The Gurugram-based provider of personal mobility solutions, Park+, reported revenues of ₹131 crore as it comes out with its fiscal performance for March 2024, which reflects a commendable year-on-year rise of 36.5% from ₹96 crore in FY23. Nevertheless, the company maintains stable losses; this grew by only 4% from corresponding periods, attributing efforts to control expenses and expansion of service offerings.

park+ reports revenue

PC: Afaqs

Revenue and Service Breakdown

Service diversification of the company, which includes car cleaning, parking solutions for home and workplaces, fine (challan) payments, insurance management, and also car servicing, has mainly contributed to this revenue growth by the company. Ancillary services include FASTag issuance and electric vehicle (EV) charging networks, which have also improved its income base.

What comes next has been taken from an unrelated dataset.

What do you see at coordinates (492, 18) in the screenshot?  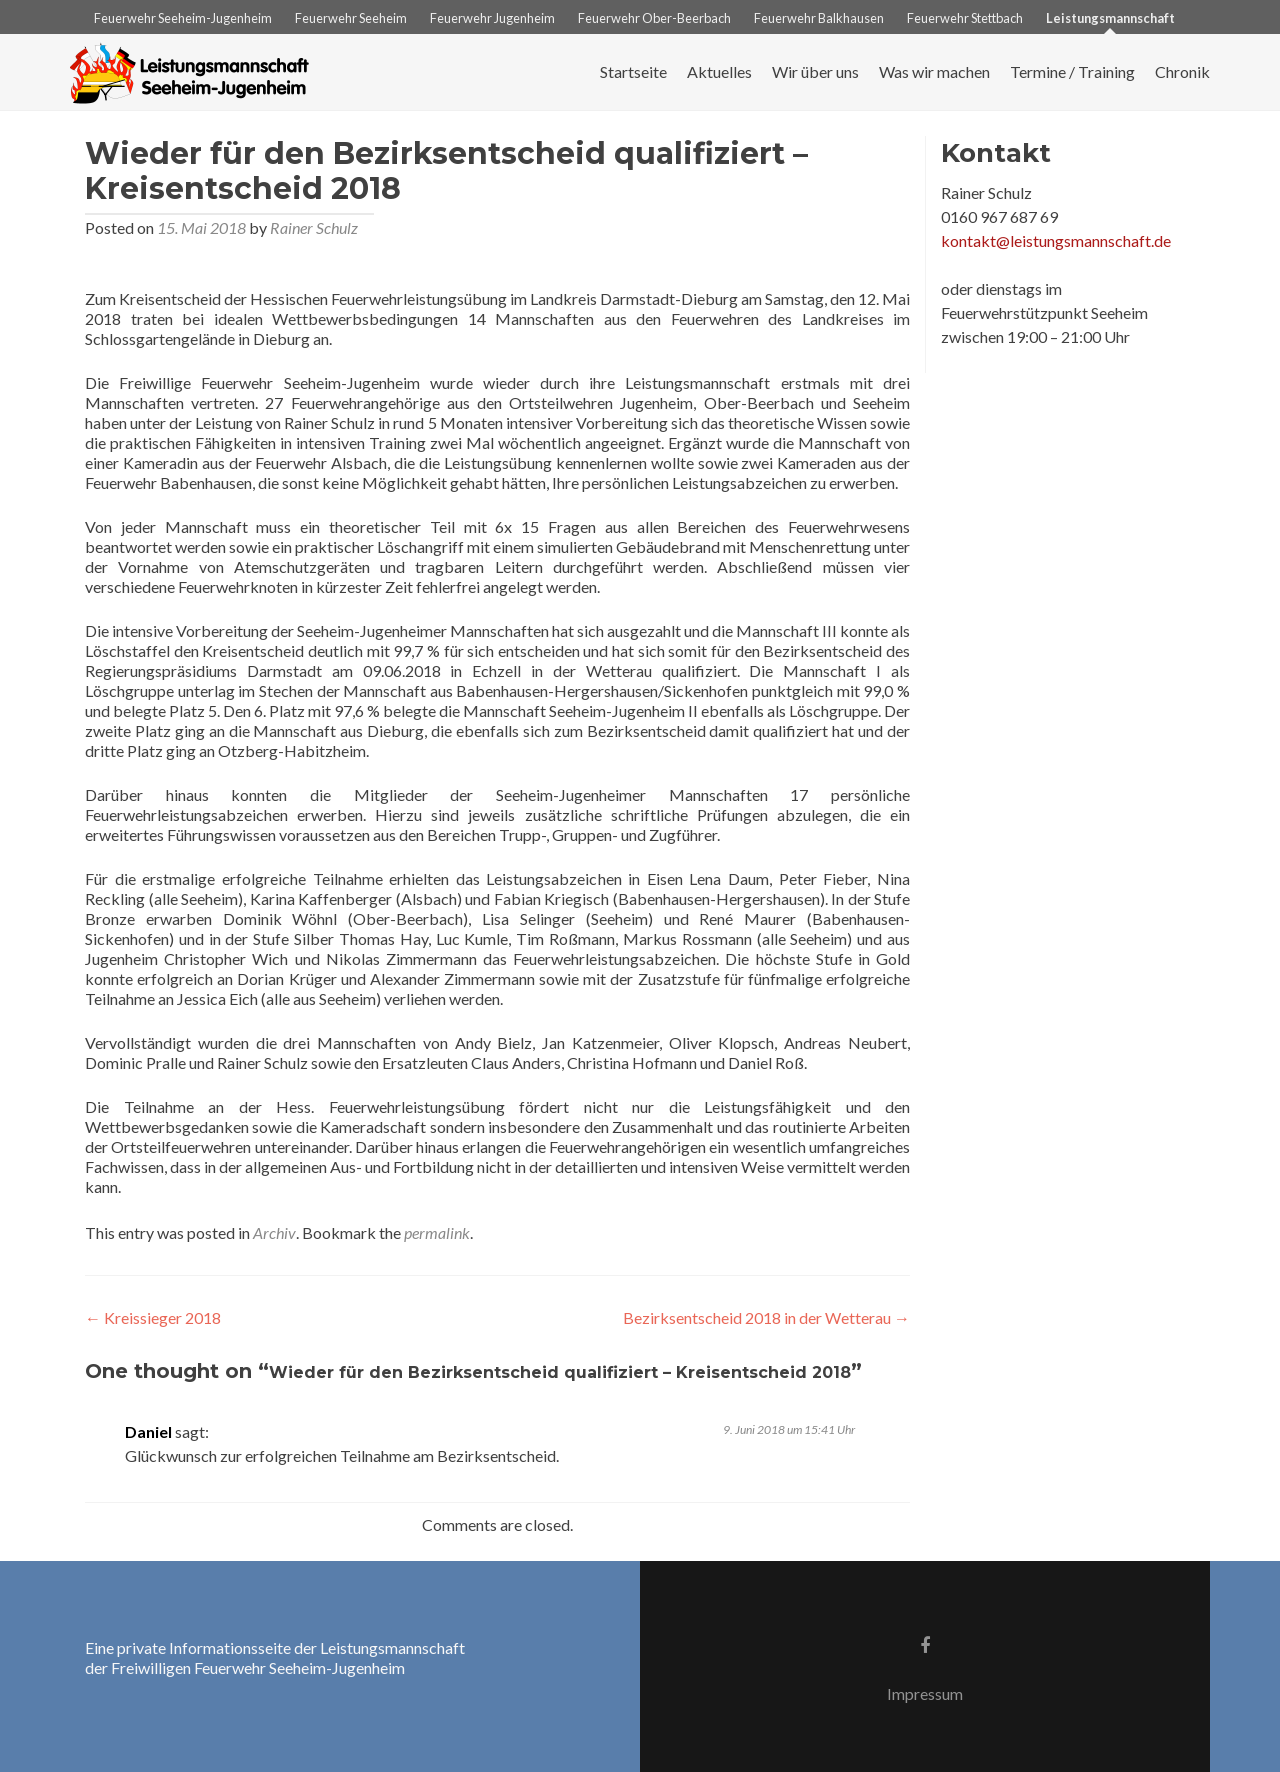 I see `Feuerwehr Jugenheim` at bounding box center [492, 18].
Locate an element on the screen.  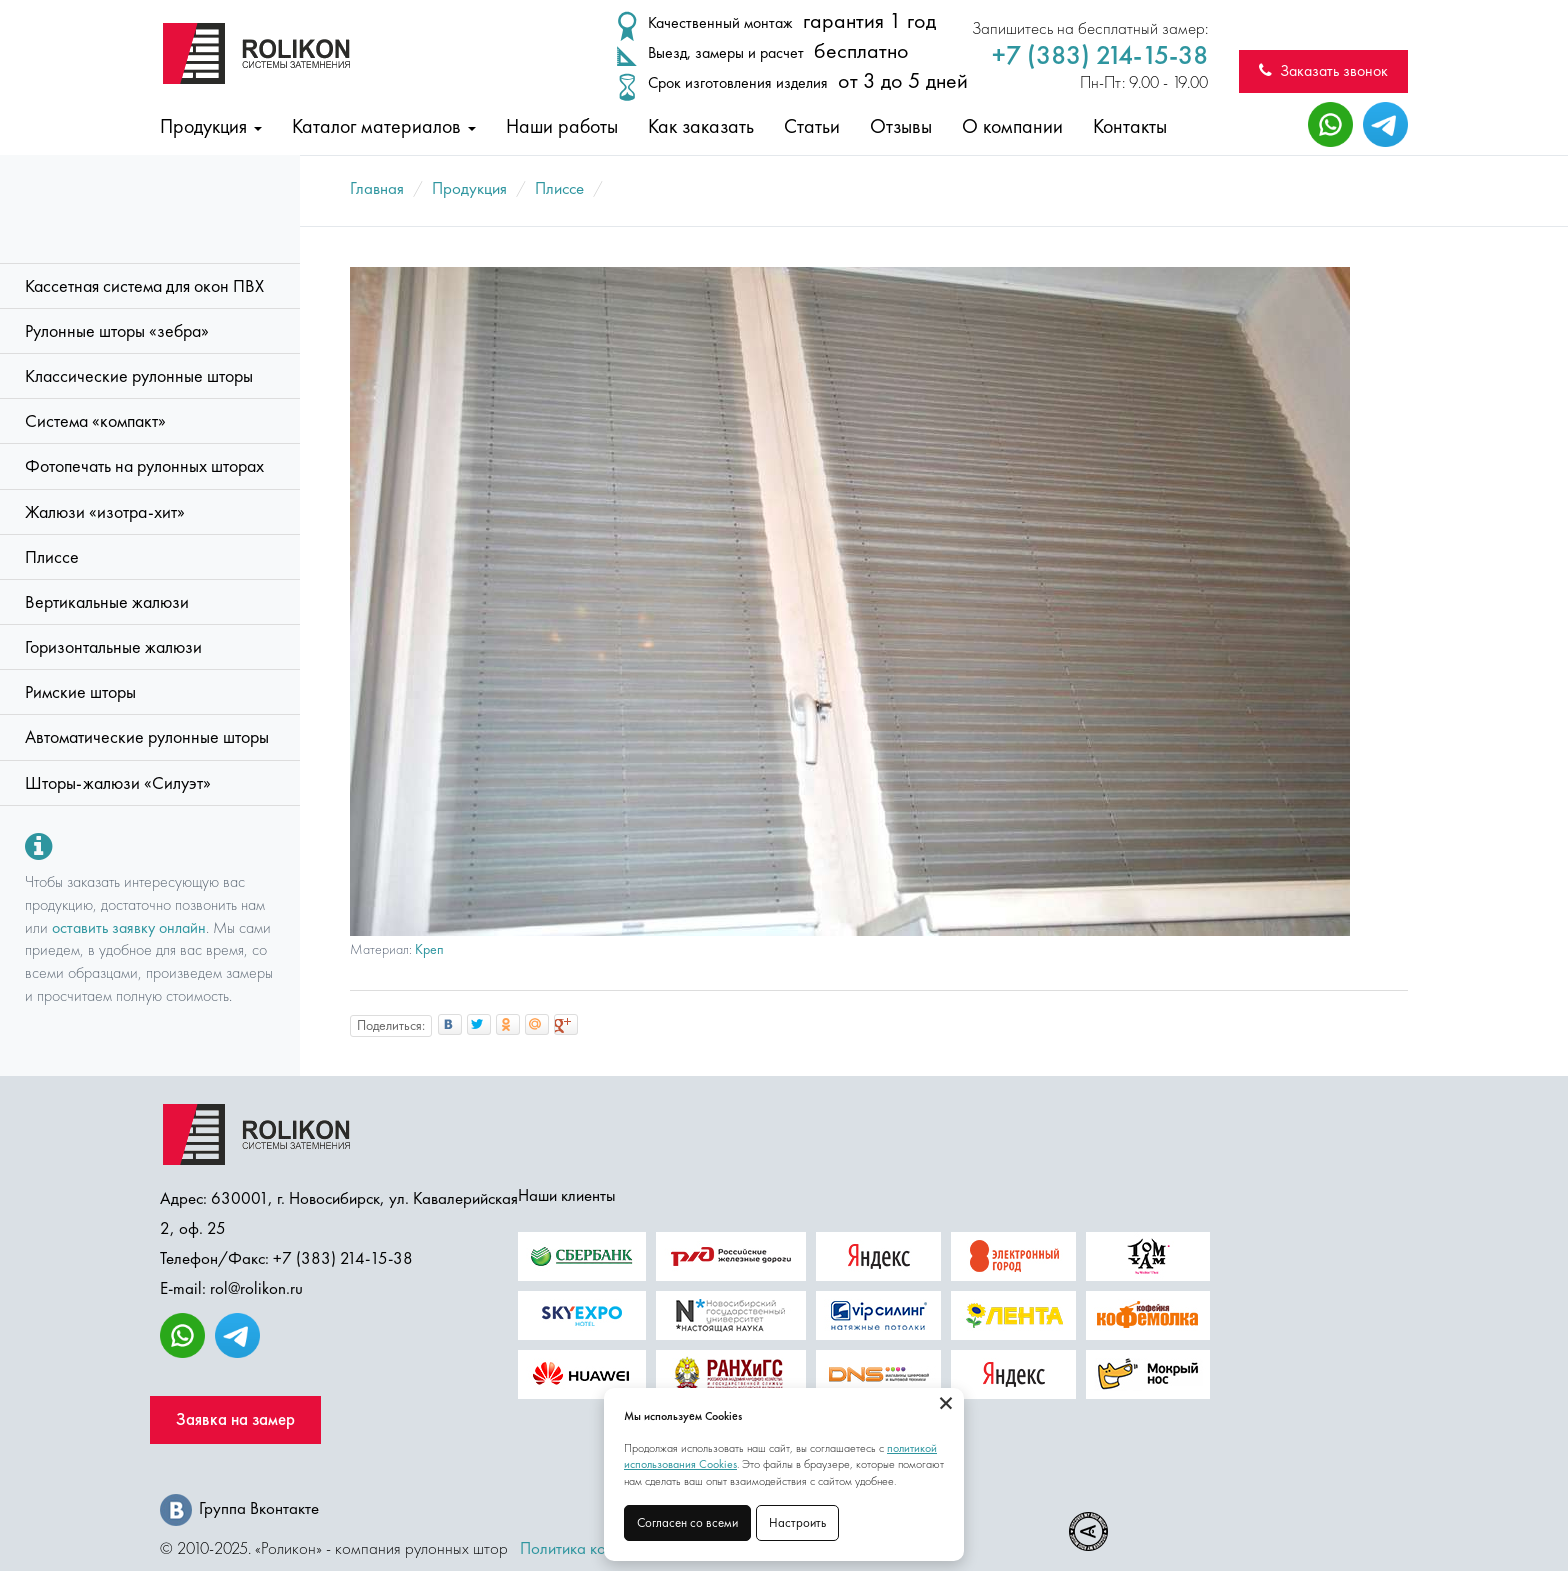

In FY24, service sales accounted for about 80% of the operating income of Park+, which translates into ₹104 crore. Service sales volumes were robust at an increase of 44%.

The balance revenue was generated through product sales of access control systems and FASTags.

Cost Structure and Financial Performance

The employee benefits, therefore were the major cost for Park+, accounting for 41% of the costs; increase is highly marked at 29.5%, reaching ₹101 crore; employee stock ownership plan (ESOP) and others involve ₹27 crore. Now, the cost of materials consumed that reflects the cost of FASTags and some other consumables increased substantially by 65.7% at ₹58 crore. 

The total expense for Park+ was ₹245 crore in FY24 compared to ₹202 crore reported in FY23. The increase was majorly propelled by employee and material costs, in keeping with the largest part of its efforts that involved expansion while maintaining financial health. Consequently, the company incurred a loss of ₹103 crore in FY24, somewhat more than ₹99 crore it incurred during the previous fiscal year.

Park+’s financial metrics clearly state its on-going challenges in becoming profitable. ROCE for the company came in at -72%, while EBITDA margin stood at -68%. With ₹1.87 spent to generate every rupee of operating revenue, Park+ needs some efficiency in cost control.

The company’s financial position remains relatively healthy with total current assets standing at ₹160 crore, which also includes cash and bank balances at ₹102 crore. That is important because Park+ still continues to ride out its growth curve in an extremely competitive market.

Funding and Market Position

To date, the company has raised about $54 million in several funding rounds, and valued at around $355 million when it closed its Series C round in December 2022. The list of major stakeholders includes Peak XV, Matrix, and Epiq Capital. The founder, Amit Lakhotia holds a 45% share of the company.

As Park+ expands further, new competition enters the mobility solutions market to challenge this company: Get My Parking and Park Smart, for example. Moreover, Park+ has entered the on-demand driver services market through Drive+, putting it squarely in the fight with existing competition in that emerging space.

In brief, though Park+ has brought out excellent revenue growth in FY24, still, it has not stopped the leakage of stable losses and rising costs. The future possibility of generating profitability could be achieved through the strategic expansion of services. However, there are different challenges facing it to reach profitability, such as cost management and market competition. As observed in personal mobility solutions with changing land, Park+ would have to innovate and change its business model to achieve growth to reach financial stability.